DIARIO DI UNA TIROCINANTE- Inclusione o (dis)integrazione?

Settimana di corsi di approfondimento e formazione in A.P.S Centro Studi Creativamente! Si è tenuta la penultima lezione del corso di formazione per insegnanti sull’inclusione dell’alunno adottato e si è concluso il corso di sensibilizzazione alla L.I.S (lingua italiana dei segni) tenuto da Rossella IANNIBELLI, educatrice esperta in assistenza alla comunicazione. 
Corsi dalla finalità molto diversa, ma io ho colto un unico filo conduttore che mi ha dato l'opportunità  ulteriore di riflettere: l’importanza dell’INCLUSIONE. 
Molto probabilmente questa riflessione non sarebbe stata possibile se l’argomento non mi coinvolgesse personalmente… nel nostro lavoro, spesso, è la nostra vita privata che (consapevolmente o meno) ci porta ad interessarci a questo o quell’argomento. Lavorare nel sociale, in un certo senso, “impone” di andare oltre i pregiudizi e guardare le cose con occhi diversi: in questo spero che la mia esperienza personale sia d’aiuto, o forse è per questo che ho scelto questa professione… oppure sono vere entrambe le cose? 
Dal lato personale hanno entrambi toccato dei punti che mi coinvolgono in prima persona: appartengo ad una delle categorie cosiddette “protette”, per cui i principi dell’inclusione dovrebbero essere rispettati.
Dalla tv e i giornali sento tanto parlare di leggi per la tutela di questa o quella categoria di persone. Ci propinano pubblicità progresso o, per chi svolge determinate professioni, corsi di formazione in cui vengono snocciolate teorie o decaloghi per l’inclusione.

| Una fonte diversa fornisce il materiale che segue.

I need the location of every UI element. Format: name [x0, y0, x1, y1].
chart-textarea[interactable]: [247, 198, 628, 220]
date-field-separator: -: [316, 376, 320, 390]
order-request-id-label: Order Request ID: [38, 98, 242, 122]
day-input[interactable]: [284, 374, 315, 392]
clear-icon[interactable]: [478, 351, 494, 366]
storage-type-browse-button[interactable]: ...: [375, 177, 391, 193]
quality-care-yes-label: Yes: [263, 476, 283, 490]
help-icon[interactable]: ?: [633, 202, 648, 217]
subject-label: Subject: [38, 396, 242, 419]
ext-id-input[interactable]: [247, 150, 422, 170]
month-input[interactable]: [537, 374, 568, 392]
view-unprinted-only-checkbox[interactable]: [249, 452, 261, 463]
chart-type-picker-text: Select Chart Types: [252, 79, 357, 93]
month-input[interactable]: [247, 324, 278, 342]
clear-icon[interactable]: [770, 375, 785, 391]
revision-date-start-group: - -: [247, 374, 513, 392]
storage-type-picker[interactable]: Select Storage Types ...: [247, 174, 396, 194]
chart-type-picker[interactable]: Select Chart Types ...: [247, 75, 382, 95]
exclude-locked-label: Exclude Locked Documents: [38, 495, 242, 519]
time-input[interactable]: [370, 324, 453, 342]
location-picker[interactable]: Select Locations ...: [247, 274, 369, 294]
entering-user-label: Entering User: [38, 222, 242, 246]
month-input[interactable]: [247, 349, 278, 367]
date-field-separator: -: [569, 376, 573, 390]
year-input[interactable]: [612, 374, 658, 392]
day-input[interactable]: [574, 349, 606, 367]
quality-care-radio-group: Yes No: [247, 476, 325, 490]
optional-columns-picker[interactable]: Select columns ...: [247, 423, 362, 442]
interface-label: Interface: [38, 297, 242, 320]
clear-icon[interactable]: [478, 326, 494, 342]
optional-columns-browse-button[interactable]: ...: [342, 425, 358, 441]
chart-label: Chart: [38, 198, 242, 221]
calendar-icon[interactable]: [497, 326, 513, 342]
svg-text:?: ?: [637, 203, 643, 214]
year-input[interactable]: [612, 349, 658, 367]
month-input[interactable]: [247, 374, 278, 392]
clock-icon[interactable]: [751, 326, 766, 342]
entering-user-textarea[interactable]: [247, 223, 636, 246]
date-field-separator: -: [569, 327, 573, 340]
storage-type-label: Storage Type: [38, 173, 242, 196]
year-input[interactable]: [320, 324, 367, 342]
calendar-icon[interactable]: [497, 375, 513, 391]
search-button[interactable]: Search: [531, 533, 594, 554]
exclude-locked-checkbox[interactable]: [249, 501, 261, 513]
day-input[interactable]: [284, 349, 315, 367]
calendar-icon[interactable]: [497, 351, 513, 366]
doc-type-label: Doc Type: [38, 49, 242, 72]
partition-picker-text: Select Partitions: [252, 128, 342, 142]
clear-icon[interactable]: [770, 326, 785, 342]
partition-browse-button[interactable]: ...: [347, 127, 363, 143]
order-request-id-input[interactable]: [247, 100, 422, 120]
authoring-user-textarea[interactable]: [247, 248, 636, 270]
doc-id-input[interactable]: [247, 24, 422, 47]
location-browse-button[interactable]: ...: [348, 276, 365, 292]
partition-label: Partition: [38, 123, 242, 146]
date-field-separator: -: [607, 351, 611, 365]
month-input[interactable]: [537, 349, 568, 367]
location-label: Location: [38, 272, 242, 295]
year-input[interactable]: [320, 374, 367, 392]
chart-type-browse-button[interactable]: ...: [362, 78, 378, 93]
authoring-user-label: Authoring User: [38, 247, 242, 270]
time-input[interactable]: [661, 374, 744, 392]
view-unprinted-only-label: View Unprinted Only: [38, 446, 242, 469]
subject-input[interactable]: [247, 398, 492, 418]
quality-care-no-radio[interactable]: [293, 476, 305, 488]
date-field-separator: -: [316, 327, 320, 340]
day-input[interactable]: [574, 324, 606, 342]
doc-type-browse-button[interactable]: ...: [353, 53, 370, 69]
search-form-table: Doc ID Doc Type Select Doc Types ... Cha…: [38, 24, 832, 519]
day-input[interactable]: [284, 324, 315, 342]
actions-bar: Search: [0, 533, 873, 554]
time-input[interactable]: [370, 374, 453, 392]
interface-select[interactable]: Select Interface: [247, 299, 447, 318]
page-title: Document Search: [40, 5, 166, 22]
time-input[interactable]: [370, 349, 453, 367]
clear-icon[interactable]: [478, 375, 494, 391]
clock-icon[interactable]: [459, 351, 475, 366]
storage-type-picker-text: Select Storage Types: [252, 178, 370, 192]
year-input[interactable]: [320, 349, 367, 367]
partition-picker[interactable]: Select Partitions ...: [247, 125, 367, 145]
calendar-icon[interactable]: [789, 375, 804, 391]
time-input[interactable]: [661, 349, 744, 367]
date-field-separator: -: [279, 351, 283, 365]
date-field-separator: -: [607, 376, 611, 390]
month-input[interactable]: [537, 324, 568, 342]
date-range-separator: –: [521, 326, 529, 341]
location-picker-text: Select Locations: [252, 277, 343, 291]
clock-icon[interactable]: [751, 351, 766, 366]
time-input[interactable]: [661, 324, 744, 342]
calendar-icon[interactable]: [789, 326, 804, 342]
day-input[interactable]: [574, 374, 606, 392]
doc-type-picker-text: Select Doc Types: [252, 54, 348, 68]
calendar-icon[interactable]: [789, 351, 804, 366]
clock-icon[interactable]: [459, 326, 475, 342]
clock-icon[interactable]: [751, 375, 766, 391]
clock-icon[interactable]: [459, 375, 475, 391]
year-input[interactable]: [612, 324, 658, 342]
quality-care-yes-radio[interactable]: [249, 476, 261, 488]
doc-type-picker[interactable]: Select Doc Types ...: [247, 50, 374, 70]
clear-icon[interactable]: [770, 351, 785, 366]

Frequentare i corsi sull’adozione e sensibilizzazione alla L.I.S è stata un’esperienza molto formativa, sia dal punto di vista umano sia sotto l’aspetto professionale.

Ci sono state, da parte mia, anche una riflessione ed una crescita dal punto di vista professionale: non sono state dette cose scontate, al contrario. L’obiettivo è stato passare quella che è la realtà dei fatti, ovvero che per parlare di INCLUSIONE occorre partire dal rispetto delle individualità.
Utilissime le leggi, la consapevolezza, la conoscenza di criteri o regole…. Ma è tutto qui? 
Non ci stiamo dimenticando qualcosa…. O QUALCUNO?
Dietro alle categorie protette ci sono Filippo, Martina, Eleonora, Mattia, Mohamed, Dan Yi… ci sono PERSONE, non etichette!
Che si parli di bambini adottati, persone con disabilità, immigrati, famiglie in difficoltà sociale/economica o con le problematiche più diverse, possiamo essere preparatissimi sulle esigenze di questa o quella categoria, ma quanto spesso chiediamo a quella PERSONA di cosa ha veramente bisogno? Diamo per scontato che seguire le regole, rispettare i programmi ed i protocolli sia sempre corretto… per poi capire che, forse, obbligare quella persona a rispettare determinati canoni non è la strada più giusta: conta di più il regolamento, i soldi per attività e progetti per stare al passo con la Comunità Europea, la tutela preventiva piuttosto che l’aspetto emotivo e la ricaduta che quell’etichetta che noi mettiamo può avere sulla persona.
La legge offre una lista di doveri da rispettare. Ti dice cosa devi o non devi fare per essere in un determinato contesto. Quindi, più o meno implicitamente, ti dice "chi sei" (o almeno chi dovresti essere) per essere accettato.
Ma siamo sicuri che sia sempre giusto così? Una persona è veramente solo UNA categoria?
L’interpretabilità delle leggi è un principio giuridico… perciò un po’ di elasticità nel valutare caso per caso ogni tanto non guasterebbe..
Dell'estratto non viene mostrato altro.